Structure-Guided Engineering of Prenyltransferase NphB for High-Yield and Regioselective Cannabinoid Production

Abstract

Synthetic biology efforts for cannabinoid research have seen a rapid expansion in recent years. This is in response to the increasing awareness and legalization of the secondary metabolites from Cannabis sativa, dubbed the green rush. In transgenic synthetic biology applications, NphB is a promiscuous prenyltransferase from Streptomyces sp. often used as a replacement in the prenylation step producing the cannabinoid cannabigerolic acid (CBGA), the key precursor to many other cannabinoids.

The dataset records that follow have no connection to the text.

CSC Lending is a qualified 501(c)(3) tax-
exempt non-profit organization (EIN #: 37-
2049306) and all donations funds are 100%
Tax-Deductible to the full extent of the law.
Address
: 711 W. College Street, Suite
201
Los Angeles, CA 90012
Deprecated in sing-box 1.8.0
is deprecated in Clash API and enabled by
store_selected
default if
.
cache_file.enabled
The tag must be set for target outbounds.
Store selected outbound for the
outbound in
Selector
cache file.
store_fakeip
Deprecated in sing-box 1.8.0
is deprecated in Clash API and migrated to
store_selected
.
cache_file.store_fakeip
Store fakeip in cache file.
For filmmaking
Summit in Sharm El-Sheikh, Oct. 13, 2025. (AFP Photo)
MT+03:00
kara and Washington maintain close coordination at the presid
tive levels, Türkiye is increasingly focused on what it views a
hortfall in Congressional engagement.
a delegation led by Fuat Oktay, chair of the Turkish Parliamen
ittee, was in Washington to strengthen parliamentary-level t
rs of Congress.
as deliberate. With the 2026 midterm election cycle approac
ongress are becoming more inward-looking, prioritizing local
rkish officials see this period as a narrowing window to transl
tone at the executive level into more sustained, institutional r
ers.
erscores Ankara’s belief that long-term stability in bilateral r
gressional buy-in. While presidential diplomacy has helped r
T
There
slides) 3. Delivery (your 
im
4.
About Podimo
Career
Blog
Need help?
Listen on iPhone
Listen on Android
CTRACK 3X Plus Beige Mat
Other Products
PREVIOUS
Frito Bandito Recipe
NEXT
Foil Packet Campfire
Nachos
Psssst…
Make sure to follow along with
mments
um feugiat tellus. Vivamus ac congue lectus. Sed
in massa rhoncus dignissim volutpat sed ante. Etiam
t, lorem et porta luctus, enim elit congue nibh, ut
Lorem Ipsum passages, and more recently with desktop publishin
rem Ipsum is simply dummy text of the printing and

However, its application as a CBGA synthase replacement is limited by its nonspecific regioselectivity in producing a side product along with CBGA. Herein, we demonstrated a detailed and extensive computational structure-guided approach in identifying target residues of mutation for engineering NphB for optimal CBGA production. Our comprehensive computational workflow has led to the discovery of several highly regiospecific variants that produce CBGA exclusively, with the best-performing V49W/Y288P variant having a 13.6-fold yield improvement, outperforming all previous work on NphB enzyme engineering. We subsequently investigated the effects of these mutations by X-ray crystallographic studies of the mutant variants and performed molecular dynamics simulations to uncover an interplay of a H-bonding network and an optimal ligand orientation that favors the CBGA production over the side product. Collectively, this study not only recapitulates the utility of computational tools in informing and accelerating experimental design but also contributes to a better understanding of molecular mechanisms that govern enzyme regioselectivity and readily aids in cannabinoid synthetic biology production for future research into maximizing their therapeutic potential.